# Entering the modern age (Android Smartphones)



## UCK (May 23, 2015)

As my relic of a phone has just died (XDA Orbit, the machine lasted 8 years which wasn't bad going) I'm now looking for something that doesn't run on steam and clockwork.
I pretty much have no idea on where to start on buying a new phone, I want Android for no logical reason but could be persuaded otherwise really.

Price range of £200-300. As I don't have internet at home currently and can't get it, for reasons, in the short-term I'll be using giffgaff unlimited data 'goodie bag' so will also want the phone to be sim free/unlocked.

I'll mainly be using the phone for a few apps, I'd prefer something with as large a screen as possible ,without that taking away from the phone in general, as i'll be doing a fair bit of video watching on it as I am internetless for the moment.

If anybody feels kind enough to dazzle me with their superior knowledge I will name my first born after you. Thanks.


----------



## Fingers (May 24, 2015)

You can probably pick up a Samsung Galaxy S4 for that price, I have had mine for over two years now and never really found  a reason to upgrade to the S5 or S6.  Good all rounder IMO


----------



## Fingers (May 24, 2015)

and good camera


----------



## Fingers (May 24, 2015)

HTC One is also one to go for


----------



## Libertad (May 24, 2015)

Moto G2?


----------



## Fez909 (May 24, 2015)

Oneplus One - https://oneplus.net/uk/one

5.5 inch screen. Good spec. £228 (or £268 for the larger storage option).


----------



## UnderAnOpenSky (May 24, 2015)

If a large screen your after you could look at a Note 3. Still quite powerful and a large screen.


----------



## Boudicca (May 24, 2015)

I just bought a Moto G on the advice of a thread here and am very happy with it so far:

http://www.amazon.co.uk/gp/product/B00KB0YDBG?psc=1&redirect=true&ref_=oh_aui_detailpage_o05_s00.  

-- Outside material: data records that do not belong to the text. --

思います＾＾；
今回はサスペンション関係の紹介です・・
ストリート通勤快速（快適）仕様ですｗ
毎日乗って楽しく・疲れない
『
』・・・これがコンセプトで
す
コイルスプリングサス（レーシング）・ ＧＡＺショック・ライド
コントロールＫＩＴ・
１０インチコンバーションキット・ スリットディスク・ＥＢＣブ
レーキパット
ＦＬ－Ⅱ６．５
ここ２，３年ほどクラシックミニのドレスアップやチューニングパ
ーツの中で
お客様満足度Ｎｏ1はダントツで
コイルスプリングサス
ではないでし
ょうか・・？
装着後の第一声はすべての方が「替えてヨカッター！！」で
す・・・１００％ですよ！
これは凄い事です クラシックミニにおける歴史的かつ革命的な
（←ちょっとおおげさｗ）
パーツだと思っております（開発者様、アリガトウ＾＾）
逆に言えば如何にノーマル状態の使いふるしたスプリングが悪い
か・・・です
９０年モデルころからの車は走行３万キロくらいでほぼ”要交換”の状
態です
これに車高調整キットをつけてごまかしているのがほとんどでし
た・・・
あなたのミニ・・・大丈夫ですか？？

I think there is one which is a bit bigger too


----------



## ohmyliver (May 25, 2015)

I'd probably go for the Oneplus One, but make sure you get the 64gb, rather than 16gb one.


----------



## UCK (May 31, 2015)

Thanks for the suggestions everyone. 

I was going to go for the Note 4 but then ended up getting a 2nd hand S4 from a friend for not very much at all, which was nice.

Now to read up on what to put on it.


----------



## Citizen66 (May 31, 2015)

Top lurking.


----------